Thread Creation — pthread_create()

Part 3 of 9 | Creating new threads · Start functions · Arguments

Level
Beginner

Function
pthread_create()

Book
TLPI – Ch 29.3

Creating a thread is the most fundamental operation in multithreaded programming. In Pthreads, you use the function pthread_create() to spawn a new thread. This part explains the function signature in detail, what each argument means, how the start function works, and what happens immediately after the call.

Key Terms

pthread_create() Start Function void * argument Thread Attributes clone() system call Race Condition Scheduling PTHREAD_CANCELED

1. pthread_create() — Function Signature

#include <pthread.h>

int pthread_create(pthread_t        *thread,
                   const pthread_attr_t *attr,
                   void *(*start)(void *),
                   void             *arg);

/* Returns: 0 on success, positive error number on failure */

This function has four parameters. Let’s understand each one carefully:

Parameter	Type	Meaning
thread	pthread_t *	Output. The unique ID of the newly created thread is written here. Pass the address of a `pthread_t` variable.
attr	const pthread_attr_t *	Thread attributes (stack size, scheduling, detach state…). Pass `NULL` for all defaults — this is sufficient for most programs.
start	void ()(void *)	The function the new thread will run. It must match the signature `void func(void )` — takes one `void ` argument and returns `void `.
arg	void *	Argument passed to the start function. Can be a pointer to any type, or `NULL`. To pass multiple values, point to a struct.

2. What Happens When You Call pthread_create()

New thread is created. The OS kernel is invoked via the clone() system call (Linux-specific). The new thread gets its own stack and a copy of the CPU registers.

Thread ID is written. Before returning, the unique thread ID of the new thread is stored into the buffer pointed to by thread. Use this ID in future calls like pthread_join().

New thread begins executing start(arg). The new thread calls the function pointed to by start, passing arg to it.

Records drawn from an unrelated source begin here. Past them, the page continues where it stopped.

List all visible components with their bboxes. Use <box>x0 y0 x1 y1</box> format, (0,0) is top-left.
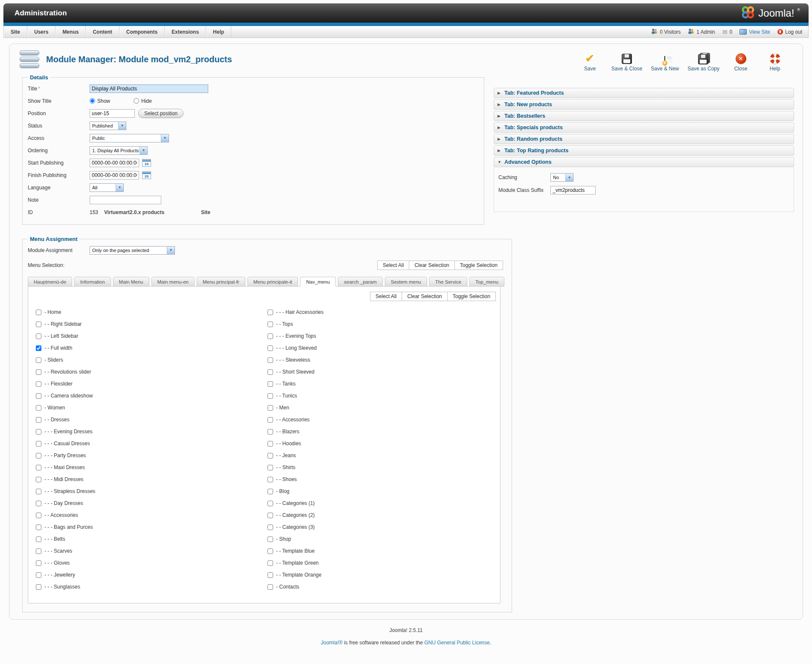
menu-item-checkbox[interactable] <box>268 513 273 518</box>
menu-item-checkbox[interactable] <box>36 393 41 399</box>
access-select[interactable]: Public ▼ <box>90 134 169 142</box>
note-input[interactable] <box>90 196 161 204</box>
save-as-copy-button[interactable]: Save as Copy <box>684 52 723 72</box>
menu-tab[interactable]: Menu principal-fr <box>197 277 245 287</box>
accordion-panel-collapsed[interactable]: ▶ Tab: Top Rating products <box>494 145 794 156</box>
close-button[interactable]: ✕ Close <box>724 52 757 72</box>
menu-item-checkbox[interactable] <box>268 405 273 411</box>
joomla-link[interactable]: Joomla!® <box>321 640 343 646</box>
menu-tab[interactable]: The Service <box>429 277 467 287</box>
menu-item-checkbox[interactable] <box>36 322 41 327</box>
module-assignment-select[interactable]: Only on the pages selected ▼ <box>90 246 175 255</box>
menu-item-checkbox[interactable] <box>268 369 273 375</box>
accordion-panel-collapsed[interactable]: ▶ Tab: Bestsellers <box>494 111 794 121</box>
menu-item-checkbox[interactable] <box>36 548 41 554</box>
menu-item-checkbox[interactable] <box>36 333 41 339</box>
view-site-link[interactable]: View Site <box>739 29 770 35</box>
menu-item-checkbox[interactable] <box>36 525 41 530</box>
menu-tab[interactable]: Sestem menu <box>385 277 427 287</box>
menu-item-checkbox[interactable] <box>268 333 273 339</box>
advanced-options-panel[interactable]: ▼ Advanced Options <box>494 157 794 167</box>
menu-item-checkbox[interactable] <box>268 393 273 399</box>
menu-item-checkbox[interactable] <box>268 477 273 482</box>
menu-tab[interactable]: Information <box>74 277 111 287</box>
menubar-item[interactable]: Extensions <box>165 26 206 38</box>
menubar-item[interactable]: Menus <box>55 26 86 38</box>
admin-status[interactable]: 1 Admin <box>688 29 715 35</box>
status-select[interactable]: Published ▼ <box>90 122 126 130</box>
messages-status[interactable]: ✉ 0 <box>722 29 732 35</box>
module-class-suffix-input[interactable] <box>550 186 596 194</box>
selection-button[interactable]: Clear Selection <box>409 261 454 270</box>
selection-button[interactable]: Select All <box>370 292 402 301</box>
menu-item-checkbox[interactable] <box>36 572 41 578</box>
caching-select[interactable]: No ▼ <box>550 173 573 182</box>
menu-item-checkbox[interactable] <box>36 429 41 435</box>
menu-item-checkbox[interactable] <box>268 429 273 435</box>
menu-item-checkbox[interactable] <box>268 501 273 506</box>
language-select[interactable]: All ▼ <box>90 183 124 192</box>
ordering-select[interactable]: 1. Display All Products ▼ <box>90 146 148 155</box>
selection-button[interactable]: Clear Selection <box>402 292 447 301</box>
accordion-panel-collapsed[interactable]: ▶ Tab: Featured Products <box>494 88 794 98</box>
menu-item-checkbox[interactable] <box>268 357 273 363</box>
menu-tab[interactable]: Menu principale-it <box>247 277 298 287</box>
menu-item-checkbox[interactable] <box>268 345 273 351</box>
accordion-panel-collapsed[interactable]: ▶ Tab: New products <box>494 99 794 110</box>
menu-item-checkbox[interactable] <box>36 345 41 351</box>
menubar-item[interactable]: Users <box>27 26 55 38</box>
menu-item-checkbox[interactable] <box>268 525 273 530</box>
menu-item-checkbox[interactable] <box>268 536 273 542</box>
menu-tab[interactable]: Hauptmenü-de <box>28 277 72 287</box>
menu-tab[interactable]: Top_menu <box>469 277 504 287</box>
calendar-button[interactable]: 23 <box>142 159 151 167</box>
help-button[interactable]: Help <box>758 52 792 72</box>
gpl-license-link[interactable]: GNU General Public License <box>424 640 489 646</box>
menu-item-checkbox[interactable] <box>268 441 273 447</box>
save-and-close-button[interactable]: Save & Close <box>608 52 646 72</box>
menu-item-checkbox[interactable] <box>268 584 273 590</box>
menu-item-checkbox[interactable] <box>36 405 41 411</box>
menubar-item[interactable]: Site <box>4 26 27 38</box>
selection-button[interactable]: Select All <box>377 261 409 270</box>
menu-item-checkbox[interactable] <box>268 489 273 494</box>
menu-item-checkbox[interactable] <box>36 584 41 590</box>
menu-item-checkbox[interactable] <box>36 513 41 518</box>
save-and-new-button[interactable]: + Save & New <box>647 52 683 72</box>
menu-tab[interactable]: Main Menu <box>113 277 149 287</box>
menu-item-checkbox[interactable] <box>268 572 273 578</box>
menu-item-checkbox[interactable] <box>36 489 41 494</box>
calendar-button[interactable]: 23 <box>142 171 151 179</box>
position-input[interactable] <box>90 109 135 118</box>
menu-item-checkbox[interactable] <box>36 465 41 470</box>
menubar-item[interactable]: Content <box>86 26 119 38</box>
menu-item-checkbox[interactable] <box>268 322 273 327</box>
menu-item-checkbox[interactable] <box>268 465 273 470</box>
menu-item-checkbox[interactable] <box>36 417 41 423</box>
menu-item-checkbox[interactable] <box>36 560 41 566</box>
show-radio[interactable] <box>90 98 95 104</box>
menu-item-checkbox[interactable] <box>36 310 41 315</box>
start-publishing-input[interactable] <box>90 159 139 167</box>
menu-item-checkbox[interactable] <box>268 310 273 315</box>
accordion-panel-collapsed[interactable]: ▶ Tab: Random products <box>494 134 794 144</box>
menu-item-checkbox[interactable] <box>36 357 41 363</box>
visitors-status[interactable]: 0 Visitors <box>651 29 681 35</box>
menu-item-checkbox[interactable] <box>36 477 41 482</box>
menu-item-checkbox[interactable] <box>36 501 41 506</box>
selection-button[interactable]: Toggle Selection <box>447 292 496 301</box>
accordion-panel-collapsed[interactable]: ▶ Tab: Specials products <box>494 122 794 133</box>
menu-item-checkbox[interactable] <box>268 453 273 458</box>
menu-item-checkbox[interactable] <box>268 381 273 387</box>
menubar-item[interactable]: Help <box>206 26 231 38</box>
menu-item-checkbox[interactable] <box>268 560 273 566</box>
menubar-item[interactable]: Components <box>119 26 165 38</box>
menu-item-checkbox[interactable] <box>36 441 41 447</box>
menu-tab[interactable]: Main menu-en <box>151 277 195 287</box>
hide-radio[interactable] <box>134 98 139 104</box>
menu-item-checkbox[interactable] <box>36 536 41 542</box>
log-out-link[interactable]: Log out <box>777 29 802 35</box>
select-position-button[interactable]: Select position <box>138 109 183 118</box>
menu-item-checkbox[interactable] <box>36 453 41 458</box>
menu-tab[interactable]: Nav_menu <box>300 277 336 287</box>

Caller continues immediately. The thread that called pthread_create() continues with the very next line of code. Both threads now run concurrently.

⚠

No guaranteed scheduling order. After pthread_create() returns, there is no guarantee about which thread runs next — the old caller or the new thread. Never write code that assumes one runs before the other without explicit synchronisation.

3. The Start Function — Prototype and Rules

Every thread you create must have a start function with exactly this signature:

void *my_thread_function(void *arg);

Rules for the start function:

Takes void *: You can pass any type of data as arg — a primitive cast to pointer, or a pointer to a struct. Cast it back inside the function.
Returns void *: This return value can be retrieved by another thread calling pthread_join(). You can return status codes, pointers to results, etc.
Stack safety: Do NOT return a pointer to a local variable — the stack frame is destroyed when the function returns and the thread terminates. Return heap-allocated data or a global, or a simple integer cast.
Avoid PTHREAD_CANCELED: That special cancellation value is usually an integer cast to void *. If your thread returns the same integer value, a joining thread may confuse it for cancellation.

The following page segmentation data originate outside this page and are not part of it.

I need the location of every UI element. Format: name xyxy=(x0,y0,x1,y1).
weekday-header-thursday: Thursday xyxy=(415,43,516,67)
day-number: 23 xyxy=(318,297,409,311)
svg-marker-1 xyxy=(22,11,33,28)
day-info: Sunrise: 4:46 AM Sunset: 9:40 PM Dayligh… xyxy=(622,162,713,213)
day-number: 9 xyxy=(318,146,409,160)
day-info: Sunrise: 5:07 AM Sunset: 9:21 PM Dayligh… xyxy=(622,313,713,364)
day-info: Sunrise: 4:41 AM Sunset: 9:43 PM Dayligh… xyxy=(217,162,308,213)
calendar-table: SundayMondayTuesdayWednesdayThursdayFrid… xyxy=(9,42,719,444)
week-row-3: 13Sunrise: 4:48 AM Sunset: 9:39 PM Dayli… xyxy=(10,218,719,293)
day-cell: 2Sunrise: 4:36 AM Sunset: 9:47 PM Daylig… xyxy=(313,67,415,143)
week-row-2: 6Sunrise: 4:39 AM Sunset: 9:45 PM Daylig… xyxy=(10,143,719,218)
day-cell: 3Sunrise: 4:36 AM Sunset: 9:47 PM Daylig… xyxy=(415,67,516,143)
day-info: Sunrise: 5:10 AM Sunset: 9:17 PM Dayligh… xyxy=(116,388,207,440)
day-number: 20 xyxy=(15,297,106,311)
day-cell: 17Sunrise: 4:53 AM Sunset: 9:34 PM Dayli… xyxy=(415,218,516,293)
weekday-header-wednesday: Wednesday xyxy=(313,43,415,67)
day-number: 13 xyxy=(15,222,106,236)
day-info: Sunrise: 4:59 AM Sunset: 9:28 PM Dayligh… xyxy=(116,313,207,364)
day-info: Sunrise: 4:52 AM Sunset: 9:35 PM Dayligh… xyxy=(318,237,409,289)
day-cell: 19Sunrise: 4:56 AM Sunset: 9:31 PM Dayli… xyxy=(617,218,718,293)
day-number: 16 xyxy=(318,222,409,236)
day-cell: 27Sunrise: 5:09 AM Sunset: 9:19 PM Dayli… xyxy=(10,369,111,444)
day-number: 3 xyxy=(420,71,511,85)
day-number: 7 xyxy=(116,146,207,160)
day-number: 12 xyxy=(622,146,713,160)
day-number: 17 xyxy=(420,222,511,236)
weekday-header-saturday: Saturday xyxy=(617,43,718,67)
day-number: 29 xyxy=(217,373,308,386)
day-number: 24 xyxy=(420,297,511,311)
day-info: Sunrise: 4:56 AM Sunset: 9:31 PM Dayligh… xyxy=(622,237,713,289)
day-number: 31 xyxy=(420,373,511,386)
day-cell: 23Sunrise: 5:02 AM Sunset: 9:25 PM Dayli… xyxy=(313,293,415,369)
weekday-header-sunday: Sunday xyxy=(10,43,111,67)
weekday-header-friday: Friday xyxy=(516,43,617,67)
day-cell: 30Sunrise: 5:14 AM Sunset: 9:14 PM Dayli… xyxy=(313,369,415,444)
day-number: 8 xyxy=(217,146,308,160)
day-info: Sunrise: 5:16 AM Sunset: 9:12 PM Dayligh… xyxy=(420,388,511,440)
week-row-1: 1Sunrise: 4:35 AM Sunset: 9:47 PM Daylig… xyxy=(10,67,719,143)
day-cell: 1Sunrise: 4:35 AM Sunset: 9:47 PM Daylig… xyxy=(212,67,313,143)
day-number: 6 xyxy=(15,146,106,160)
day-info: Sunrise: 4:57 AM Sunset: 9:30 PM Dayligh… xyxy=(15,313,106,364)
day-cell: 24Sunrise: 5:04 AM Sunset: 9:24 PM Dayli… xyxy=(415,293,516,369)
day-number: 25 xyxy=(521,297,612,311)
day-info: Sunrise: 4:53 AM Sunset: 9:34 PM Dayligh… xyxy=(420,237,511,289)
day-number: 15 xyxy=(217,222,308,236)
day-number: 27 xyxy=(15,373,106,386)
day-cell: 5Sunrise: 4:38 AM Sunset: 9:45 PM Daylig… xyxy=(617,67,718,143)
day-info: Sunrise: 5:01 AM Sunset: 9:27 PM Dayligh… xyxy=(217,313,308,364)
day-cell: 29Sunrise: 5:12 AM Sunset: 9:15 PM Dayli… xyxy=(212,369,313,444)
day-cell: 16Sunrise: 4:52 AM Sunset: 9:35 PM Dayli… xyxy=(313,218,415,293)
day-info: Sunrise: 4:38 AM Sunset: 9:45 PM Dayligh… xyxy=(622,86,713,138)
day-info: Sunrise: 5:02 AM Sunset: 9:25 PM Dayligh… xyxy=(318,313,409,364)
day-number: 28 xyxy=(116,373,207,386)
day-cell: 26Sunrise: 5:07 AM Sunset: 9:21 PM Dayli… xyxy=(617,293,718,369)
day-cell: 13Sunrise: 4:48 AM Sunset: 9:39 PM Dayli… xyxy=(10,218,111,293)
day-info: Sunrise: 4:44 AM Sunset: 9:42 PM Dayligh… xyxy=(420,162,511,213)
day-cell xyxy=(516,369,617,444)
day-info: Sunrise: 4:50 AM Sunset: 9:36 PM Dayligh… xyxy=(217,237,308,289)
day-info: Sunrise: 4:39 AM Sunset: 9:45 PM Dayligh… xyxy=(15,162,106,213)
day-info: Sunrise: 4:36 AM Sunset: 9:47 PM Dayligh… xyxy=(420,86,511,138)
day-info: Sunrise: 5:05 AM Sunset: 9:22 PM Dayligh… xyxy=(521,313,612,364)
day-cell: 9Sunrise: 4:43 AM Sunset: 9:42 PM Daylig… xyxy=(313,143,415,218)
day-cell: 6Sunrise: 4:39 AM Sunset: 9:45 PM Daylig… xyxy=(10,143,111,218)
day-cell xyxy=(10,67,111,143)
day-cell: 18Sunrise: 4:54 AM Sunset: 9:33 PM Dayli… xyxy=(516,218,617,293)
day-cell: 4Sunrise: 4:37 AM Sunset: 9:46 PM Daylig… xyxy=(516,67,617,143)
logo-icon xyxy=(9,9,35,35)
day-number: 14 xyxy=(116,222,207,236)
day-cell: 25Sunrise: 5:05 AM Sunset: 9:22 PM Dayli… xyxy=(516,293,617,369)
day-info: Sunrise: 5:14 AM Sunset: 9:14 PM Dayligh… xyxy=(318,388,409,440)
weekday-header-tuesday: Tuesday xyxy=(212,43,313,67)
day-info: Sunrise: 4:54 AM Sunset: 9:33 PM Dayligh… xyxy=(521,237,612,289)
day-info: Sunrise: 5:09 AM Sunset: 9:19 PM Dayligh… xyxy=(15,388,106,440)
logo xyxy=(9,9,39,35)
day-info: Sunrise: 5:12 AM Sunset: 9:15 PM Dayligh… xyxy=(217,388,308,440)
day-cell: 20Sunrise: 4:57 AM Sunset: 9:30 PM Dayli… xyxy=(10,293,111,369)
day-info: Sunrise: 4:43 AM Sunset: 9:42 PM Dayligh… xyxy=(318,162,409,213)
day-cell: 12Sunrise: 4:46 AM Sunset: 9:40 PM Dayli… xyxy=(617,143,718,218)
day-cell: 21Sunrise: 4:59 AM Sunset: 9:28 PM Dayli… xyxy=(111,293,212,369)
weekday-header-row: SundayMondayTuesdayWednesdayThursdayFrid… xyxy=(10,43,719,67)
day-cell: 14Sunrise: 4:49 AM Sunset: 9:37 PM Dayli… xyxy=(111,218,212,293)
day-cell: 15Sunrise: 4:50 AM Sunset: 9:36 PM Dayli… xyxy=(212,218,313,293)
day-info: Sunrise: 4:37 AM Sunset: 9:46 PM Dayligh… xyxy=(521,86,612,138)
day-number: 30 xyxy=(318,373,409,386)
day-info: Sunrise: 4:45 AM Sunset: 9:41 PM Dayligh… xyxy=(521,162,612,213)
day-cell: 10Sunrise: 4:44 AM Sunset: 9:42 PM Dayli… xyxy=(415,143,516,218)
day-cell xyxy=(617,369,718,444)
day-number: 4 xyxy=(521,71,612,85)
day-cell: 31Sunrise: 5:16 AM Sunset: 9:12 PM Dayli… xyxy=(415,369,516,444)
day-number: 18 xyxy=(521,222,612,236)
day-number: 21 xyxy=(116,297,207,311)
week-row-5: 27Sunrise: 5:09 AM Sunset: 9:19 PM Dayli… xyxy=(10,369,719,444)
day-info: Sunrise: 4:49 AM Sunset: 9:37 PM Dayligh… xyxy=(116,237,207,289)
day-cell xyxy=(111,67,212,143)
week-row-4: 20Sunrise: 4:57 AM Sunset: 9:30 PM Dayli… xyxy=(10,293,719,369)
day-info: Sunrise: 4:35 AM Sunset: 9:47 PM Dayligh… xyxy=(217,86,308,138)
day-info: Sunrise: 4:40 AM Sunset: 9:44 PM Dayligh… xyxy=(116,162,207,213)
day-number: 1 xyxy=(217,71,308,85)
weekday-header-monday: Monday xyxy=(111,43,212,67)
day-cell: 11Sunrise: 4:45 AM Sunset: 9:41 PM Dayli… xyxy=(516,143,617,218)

4. Passing Arguments to a Thread

The arg parameter is a single void *. You can use it in three common ways:

1. Single integer

Cast the integer to void * directly.

pthread_create(&tid, NULL, fn,
  (void *)(intptr_t) 42);

2. Single pointer

Pass a pointer to a global or heap variable.

int val = 5;
pthread_create(&tid, NULL, fn, &val);

3. Struct pointer (multiple args)

Pack multiple values into a struct.

struct Args { int x; char *s; };
struct Args *a = malloc(sizeof *a);
pthread_create(&tid,NULL,fn,a);

5. Code Example: Hello World with pthread_create()

This is the classic “Hello World” equivalent for threads — the program from TLPI Listing 29-1.

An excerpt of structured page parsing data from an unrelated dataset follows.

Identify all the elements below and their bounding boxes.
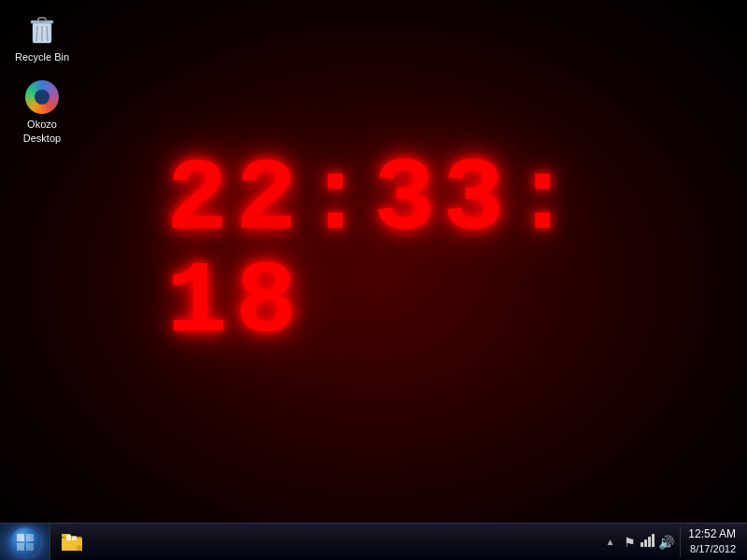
taskbar-explorer-icon[interactable] (54, 525, 92, 559)
system-tray-clock[interactable]: 12:52 AM 8/17/2012 (680, 526, 743, 556)
svg-rect-12 (644, 539, 647, 547)
windows-orb-icon (10, 527, 40, 557)
tray-time: 12:52 AM (688, 526, 736, 542)
network-icon[interactable] (640, 534, 655, 550)
action-center-icon[interactable]: ⚑ (624, 535, 636, 550)
taskbar: ▲ ⚑ 🔊 12:52 AM (0, 523, 747, 560)
svg-rect-14 (652, 534, 655, 547)
tray-expand-button[interactable]: ▲ (601, 535, 618, 549)
main-clock-display: 22:33: 18 (166, 149, 581, 355)
recycle-bin-label: Recycle Bin (15, 50, 69, 63)
svg-rect-13 (648, 537, 651, 547)
svg-rect-9 (72, 536, 77, 540)
system-tray: ▲ ⚑ 🔊 12:52 AM (601, 526, 747, 556)
recycle-bin-image (25, 13, 59, 47)
svg-point-10 (77, 545, 82, 551)
svg-rect-11 (641, 542, 643, 547)
recycle-bin-icon[interactable]: Recycle Bin (9, 9, 75, 67)
desktop: Recycle Bin OkozoDesktop 22:33: 18 (0, 0, 747, 560)
taskbar-pinned-items (54, 524, 92, 560)
okozo-desktop-icon[interactable]: OkozoDesktop (9, 77, 75, 148)
start-button[interactable] (0, 524, 50, 561)
svg-rect-5 (38, 18, 46, 21)
okozo-label: OkozoDesktop (23, 118, 61, 145)
volume-icon[interactable]: 🔊 (658, 535, 674, 550)
svg-rect-8 (66, 535, 71, 540)
tray-icons-group: ⚑ 🔊 (620, 534, 678, 550)
okozo-image (25, 80, 59, 114)
clock-time-text: 22:33: 18 (166, 149, 581, 355)
desktop-icons: Recycle Bin OkozoDesktop (9, 9, 75, 148)
tray-date: 8/17/2012 (690, 542, 736, 556)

/* compile: gcc -pthread -o simple_thread simple_thread.c */
#include <stdio.h>
#include <stdlib.h>
#include <string.h>
#include <pthread.h>

/* ---- start function for the new thread ---- */
static void *threadFunc(void *arg)
{
    char *s = (char *) arg;   /* cast void* back to char* */
    printf("%s", s);

    /* Return length of string as exit value (cast int → void*) */
    return (void *)(intptr_t) strlen(s);
}

int main(void)
{
    pthread_t t1;
    void      *res;   /* will hold thread's return value */
    int        s;

    /* Create thread — pass string as argument */
    s = pthread_create(&t1, NULL, threadFunc, "Hello world\n");
    if (s != 0) {
        fprintf(stderr, "pthread_create: %s\n", strerror(s));
        exit(EXIT_FAILURE);
    }

    printf("Message from main()\n");

    /* Wait for thread to finish and retrieve its return value */
    s = pthread_join(t1, &res);
    if (s != 0) {
        fprintf(stderr, "pthread_join: %s\n", strerror(s));
        exit(EXIT_FAILURE);
    }

    printf("Thread returned %ld\n", (long)(intptr_t) res);
    exit(EXIT_SUCCESS);
}

Sample output (order of first two lines may vary):

Message from main()
Hello world
Thread returned 12

The output order can vary because after pthread_create() returns, both the main thread and the new thread are runnable. The scheduler decides which prints first.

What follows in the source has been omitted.